Nossos curadores e gestores lamentam, apontam causas, mas como essa turma gosta de viajar, fazer intercâmbios, simpósios, não têm tempo para se ocupar com segurança patrimonial, prevenção, essas coisas. Nos últimos tempos, o Museu Nacional recebia pouco mais de R$ 50 mil por mês para manutenção. E quanto aos pequenos museus espalhados e esquecidos aqui e ali?

Num giro regional rápido, temos o Museu do Colono, em Santa Leopoldina, do Augusto Ruschi, em Santa Teresa... Excetuando um e outro, como o da Vale, em Vila Velha, são museus franciscanos. O do Roberto Carlos, em Cachoeiro, então, esse faz dó. Em seu acervo, há um velho piano desafinado, as teclas quebradas. Isso na sala da casa do “Rei” da canção soa constrangedor.

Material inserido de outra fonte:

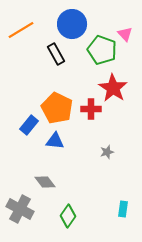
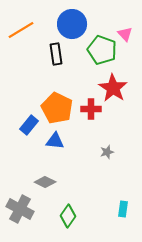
black rectangle: rotated 20 degrees clockwise
gray diamond: rotated 25 degrees counterclockwise
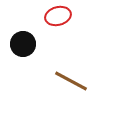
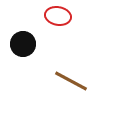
red ellipse: rotated 25 degrees clockwise
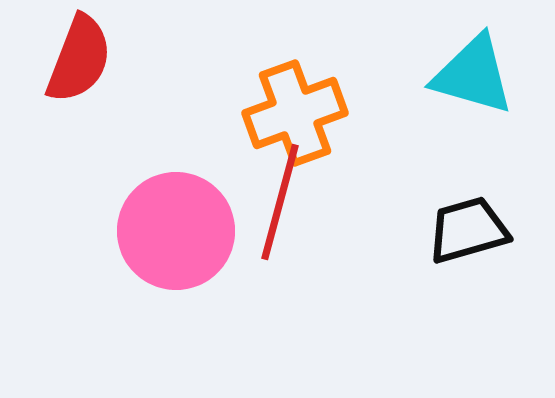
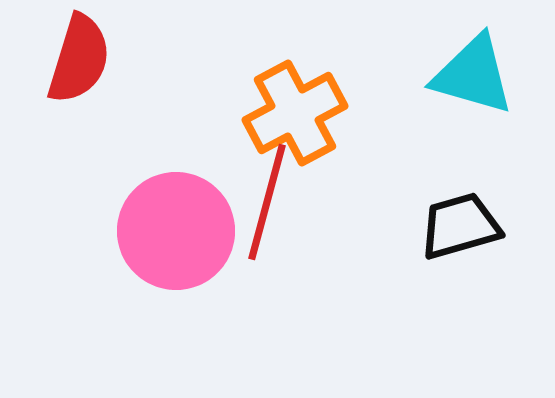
red semicircle: rotated 4 degrees counterclockwise
orange cross: rotated 8 degrees counterclockwise
red line: moved 13 px left
black trapezoid: moved 8 px left, 4 px up
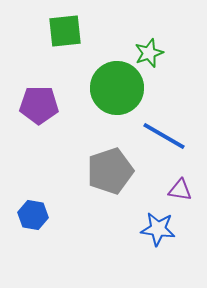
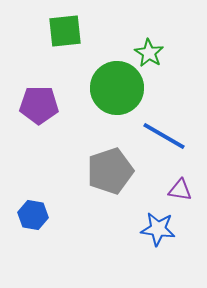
green star: rotated 20 degrees counterclockwise
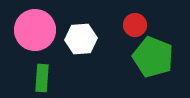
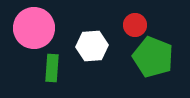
pink circle: moved 1 px left, 2 px up
white hexagon: moved 11 px right, 7 px down
green rectangle: moved 10 px right, 10 px up
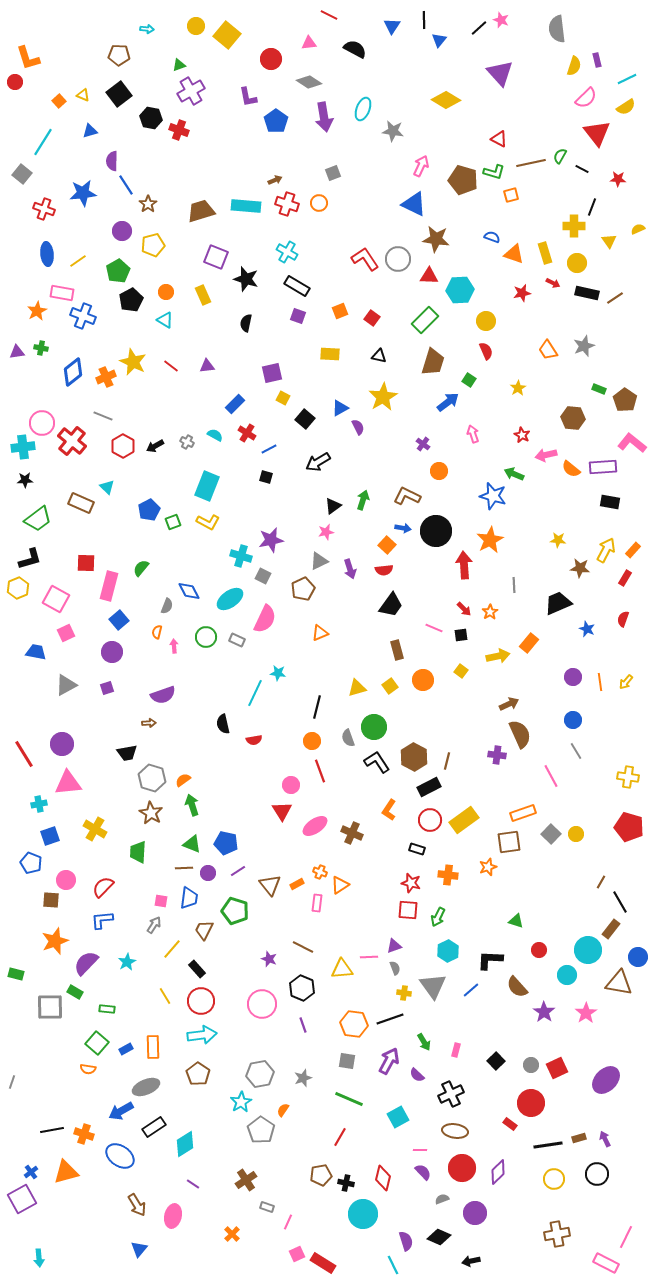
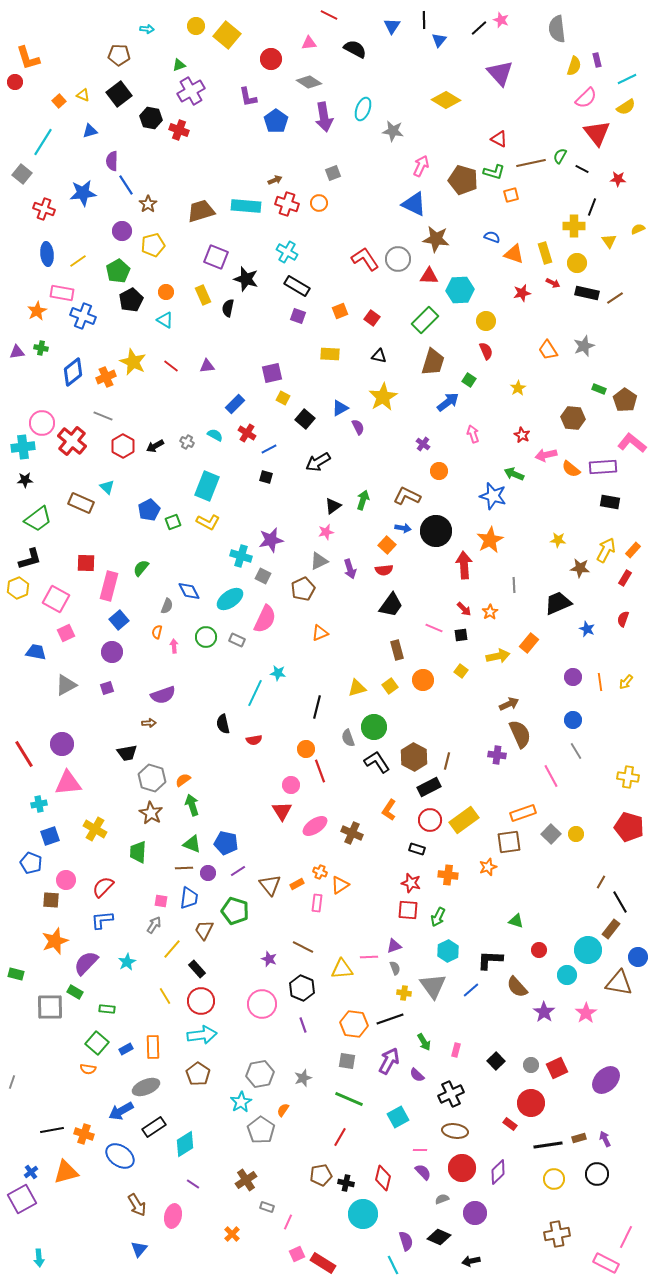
black semicircle at (246, 323): moved 18 px left, 15 px up
orange circle at (312, 741): moved 6 px left, 8 px down
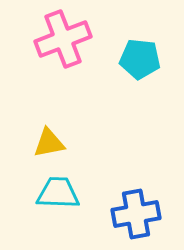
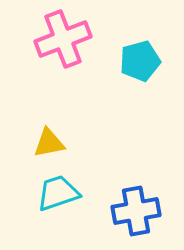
cyan pentagon: moved 2 px down; rotated 21 degrees counterclockwise
cyan trapezoid: rotated 21 degrees counterclockwise
blue cross: moved 3 px up
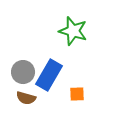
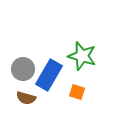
green star: moved 9 px right, 25 px down
gray circle: moved 3 px up
orange square: moved 2 px up; rotated 21 degrees clockwise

E agora começa a série de matérias e análises mostrando como sempre agimos depois da porta arrombada ou após as chamas lamberam tudo. Talvez seja este o momento de lançar um novo olhar para esses museus e incluir o Convento de Penha, principal patrimônio turístico e religioso do Estado. Além de carecer de intervenções de acessibilidade, sua estrutura é antiga e não se conhece um plano de prevenção a incêndio lá no alto. Não se pode deixar tudo na conta da padroeira.

Nesta fase de campanha eleitoral, faça um teste: veja se encontra algo sobre museus ou preservação da memória fazendo parte de alguma fala ou programa dos candidatos que estão no ar. Museu, memória, cultura, isso não dá voto, assim como meio ambiente, “ensinam nossos marqueteiros”. Talvez agora, com as chamas do Museu Nacional se alastrando na grande mídia, faça-se alguma luz. E que não seja chama.